LISTED ENTRIES =>
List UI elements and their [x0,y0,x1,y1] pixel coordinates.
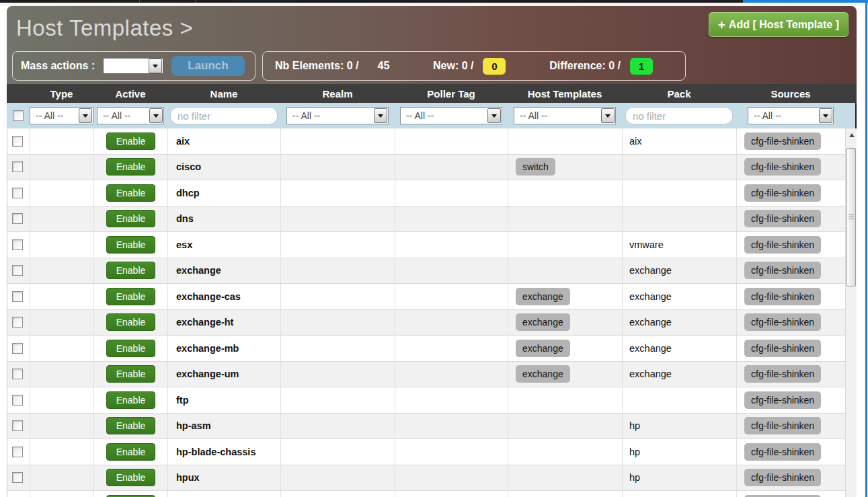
source-badge: cfg-file-shinken [744,340,821,357]
active-filter-value: -- All -- [97,110,149,121]
enable-button[interactable]: Enable [106,132,156,150]
row-checkbox[interactable] [12,317,23,328]
source-badge: cfg-file-shinken [744,262,821,279]
difference-counter: Difference: 0 / 1 [549,58,653,75]
poller-tag-filter-value: -- All -- [401,110,487,121]
column-header-type[interactable]: Type [30,88,93,100]
row-checkbox[interactable] [12,291,23,302]
cell-type [30,387,94,413]
cell-name: hpux [168,465,281,491]
cell-pack: aix [623,128,737,154]
page-title: Host Templates > [16,15,193,41]
row-checkbox[interactable] [12,420,23,431]
pack-filter-input[interactable] [625,107,733,124]
table-row: Enable exchange-mb exchange exchange cfg… [7,336,845,362]
table-row: Enable ftp cfg-file-shinken [7,387,845,414]
cell-realm [281,336,395,361]
enable-button[interactable]: Enable [106,340,156,357]
table-row: Enable exchange exchange cfg-file-shinke… [7,258,845,284]
cell-poller-tag [395,387,508,413]
column-header-sources[interactable]: Sources [736,88,845,100]
column-header-pack[interactable]: Pack [622,88,736,100]
realm-filter-value: -- All -- [287,110,373,121]
sources-filter-value: -- All -- [748,110,818,121]
table-row: Enable dhcp cfg-file-shinken [7,180,845,206]
add-host-template-button[interactable]: + Add [ Host Template ] [709,12,849,37]
cell-pack: hp [623,439,737,465]
row-checkbox[interactable] [12,213,23,224]
mass-actions-select[interactable] [103,58,163,74]
type-filter-select[interactable]: -- All -- [30,107,93,124]
cell-type [30,310,94,336]
cell-type [30,362,94,387]
cell-pack [623,155,737,180]
enable-button[interactable]: Enable [106,313,156,331]
table-row: Enable hp-blade-chassis hp cfg-file-shin… [7,439,845,465]
cell-pack: hp [623,465,737,491]
difference-badge: 1 [630,58,653,75]
column-header-poller-tag[interactable]: Poller Tag [395,88,508,100]
row-checkbox[interactable] [12,161,23,172]
enable-button[interactable]: Enable [106,288,156,305]
row-checkbox[interactable] [12,188,23,198]
nb-elements-total: 45 [377,60,389,72]
chevron-down-icon[interactable] [79,108,92,123]
cell-type [30,206,94,232]
column-header-name[interactable]: Name [167,88,280,100]
cell-realm [281,491,395,497]
chevron-down-icon[interactable] [149,59,162,73]
nb-elements-counter: Nb Elements: 0 / 45 [275,60,389,72]
cell-poller-tag [395,284,508,309]
chevron-down-icon[interactable] [374,108,387,123]
mass-actions-label: Mass actions : [21,60,95,72]
cell-name: esx [168,232,281,258]
chevron-down-icon[interactable] [149,108,163,123]
row-checkbox[interactable] [12,343,23,354]
vertical-scrollbar[interactable] [845,128,857,497]
row-checkbox[interactable] [12,369,23,379]
launch-button[interactable]: Launch [171,56,244,76]
source-badge: cfg-file-shinken [744,236,821,254]
cell-poller-tag [395,128,508,154]
row-checkbox[interactable] [12,447,23,457]
column-header-host-templates[interactable]: Host Templates [508,88,622,100]
chevron-down-icon[interactable] [487,108,501,123]
enable-button[interactable]: Enable [106,210,156,227]
scrollbar-thumb[interactable] [846,148,856,286]
source-badge: cfg-file-shinken [744,469,821,486]
name-filter-input[interactable] [170,107,278,124]
row-checkbox[interactable] [12,472,23,483]
row-checkbox[interactable] [12,136,23,147]
enable-button[interactable]: Enable [106,158,156,176]
sources-filter-select[interactable]: -- All -- [748,107,834,124]
cell-pack [623,206,737,232]
enable-button[interactable]: Enable [106,391,156,409]
active-filter-select[interactable]: -- All -- [97,107,164,124]
cell-name: exchange [168,258,281,284]
row-checkbox[interactable] [12,265,23,276]
source-badge: cfg-file-shinken [744,158,821,176]
cell-name: hp-asm [168,414,281,439]
enable-button[interactable]: Enable [106,469,156,486]
column-header-active[interactable]: Active [93,88,167,100]
enable-button[interactable]: Enable [106,236,156,254]
cell-realm [281,284,395,309]
cell-realm [281,465,395,491]
select-all-checkbox[interactable] [13,110,24,121]
poller-tag-filter-select[interactable]: -- All -- [400,107,502,124]
scroll-up-icon[interactable] [846,130,857,141]
row-checkbox[interactable] [12,239,23,250]
host-templates-filter-select[interactable]: -- All -- [514,107,616,124]
enable-button[interactable]: Enable [106,184,156,202]
scrollbar-grip-icon [849,215,854,221]
enable-button[interactable]: Enable [106,443,156,461]
column-header-realm[interactable]: Realm [280,88,395,100]
row-checkbox[interactable] [12,395,23,406]
chevron-down-icon[interactable] [601,108,615,123]
chevron-down-icon[interactable] [819,108,832,123]
realm-filter-select[interactable]: -- All -- [286,107,389,124]
enable-button[interactable]: Enable [106,417,156,434]
enable-button[interactable]: Enable [106,365,156,383]
cell-type [30,180,94,206]
enable-button[interactable]: Enable [106,262,156,279]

WHAT IS REQUIRED =>
The expected output is every record above, copied exactly, without pictures.

RESULT FOR THIS EXERCISE =>
List UI elements and their [x0,y0,x1,y1] pixel coordinates.
source-badge: cfg-file-shinken [744,340,821,357]
active-filter-value: -- All -- [97,110,149,121]
enable-button[interactable]: Enable [106,132,156,150]
row-checkbox[interactable] [12,317,23,328]
source-badge: cfg-file-shinken [744,262,821,279]
difference-counter: Difference: 0 / 1 [549,58,653,75]
poller-tag-filter-value: -- All -- [401,110,487,121]
column-header-type[interactable]: Type [30,88,93,100]
row-checkbox[interactable] [12,291,23,302]
cell-type [30,387,94,413]
cell-name: hpux [168,465,281,491]
cell-pack: aix [623,128,737,154]
page-title: Host Templates > [16,15,193,41]
row-checkbox[interactable] [12,420,23,431]
pack-filter-input[interactable] [625,107,733,124]
table-row: Enable exchange-mb exchange exchange cfg… [7,336,845,362]
table-row: Enable ftp cfg-file-shinken [7,387,845,414]
cell-realm [281,336,395,361]
enable-button[interactable]: Enable [106,340,156,357]
table-row: Enable exchange exchange cfg-file-shinke… [7,258,845,284]
cell-poller-tag [395,387,508,413]
column-header-sources[interactable]: Sources [736,88,845,100]
column-header-pack[interactable]: Pack [622,88,736,100]
realm-filter-value: -- All -- [287,110,373,121]
sources-filter-value: -- All -- [748,110,818,121]
table-row: Enable dhcp cfg-file-shinken [7,180,845,206]
add-host-template-button[interactable]: + Add [ Host Template ] [709,12,849,37]
cell-pack: hp [623,439,737,465]
row-checkbox[interactable] [12,213,23,224]
mass-actions-select[interactable] [103,58,163,74]
type-filter-select[interactable]: -- All -- [30,107,93,124]
cell-type [30,310,94,336]
cell-type [30,362,94,387]
cell-pack [623,155,737,180]
enable-button[interactable]: Enable [106,313,156,331]
table-row: Enable hp-blade-chassis hp cfg-file-shin… [7,439,845,465]
cell-pack: hp [623,465,737,491]
difference-badge: 1 [630,58,653,75]
column-header-poller-tag[interactable]: Poller Tag [395,88,508,100]
row-checkbox[interactable] [12,161,23,172]
enable-button[interactable]: Enable [106,288,156,305]
row-checkbox[interactable] [12,188,23,198]
nb-elements-total: 45 [377,60,389,72]
chevron-down-icon[interactable] [79,108,92,123]
cell-type [30,206,94,232]
column-header-name[interactable]: Name [167,88,280,100]
cell-realm [281,491,395,497]
chevron-down-icon[interactable] [149,59,162,73]
nb-elements-counter: Nb Elements: 0 / 45 [275,60,389,72]
cell-poller-tag [395,284,508,309]
chevron-down-icon[interactable] [374,108,387,123]
mass-actions-label: Mass actions : [21,60,95,72]
cell-name: esx [168,232,281,258]
chevron-down-icon[interactable] [149,108,163,123]
row-checkbox[interactable] [12,343,23,354]
vertical-scrollbar[interactable] [845,128,857,497]
row-checkbox[interactable] [12,369,23,379]
launch-button[interactable]: Launch [171,56,244,76]
source-badge: cfg-file-shinken [744,236,821,254]
cell-poller-tag [395,128,508,154]
row-checkbox[interactable] [12,447,23,457]
column-header-host-templates[interactable]: Host Templates [508,88,622,100]
chevron-down-icon[interactable] [487,108,501,123]
enable-button[interactable]: Enable [106,210,156,227]
scrollbar-thumb[interactable] [846,148,856,286]
source-badge: cfg-file-shinken [744,469,821,486]
name-filter-input[interactable] [170,107,278,124]
row-checkbox[interactable] [12,472,23,483]
row-checkbox[interactable] [12,136,23,147]
enable-button[interactable]: Enable [106,158,156,176]
sources-filter-select[interactable]: -- All -- [748,107,834,124]
cell-pack [623,206,737,232]
enable-button[interactable]: Enable [106,391,156,409]
active-filter-select[interactable]: -- All -- [97,107,164,124]
cell-name: exchange [168,258,281,284]
row-checkbox[interactable] [12,265,23,276]
source-badge: cfg-file-shinken [744,158,821,176]
cell-name: hp-asm [168,414,281,439]
enable-button[interactable]: Enable [106,469,156,486]
column-header-active[interactable]: Active [93,88,167,100]
enable-button[interactable]: Enable [106,236,156,254]
cell-realm [281,284,395,309]
cell-realm [281,465,395,491]
select-all-checkbox[interactable] [13,110,24,121]
poller-tag-filter-select[interactable]: -- All -- [400,107,502,124]
scroll-up-icon[interactable] [846,130,857,141]
row-checkbox[interactable] [12,239,23,250]
host-templates-filter-select[interactable]: -- All -- [514,107,616,124]
enable-button[interactable]: Enable [106,184,156,202]
scrollbar-grip-icon [849,215,854,221]
enable-button[interactable]: Enable [106,443,156,461]
column-header-realm[interactable]: Realm [280,88,395,100]
row-checkbox[interactable] [12,395,23,406]
chevron-down-icon[interactable] [601,108,615,123]
chevron-down-icon[interactable] [819,108,832,123]
realm-filter-select[interactable]: -- All -- [286,107,389,124]
enable-button[interactable]: Enable [106,417,156,434]
enable-button[interactable]: Enable [106,365,156,383]
cell-type [30,180,94,206]
enable-button[interactable]: Enable [106,262,156,279]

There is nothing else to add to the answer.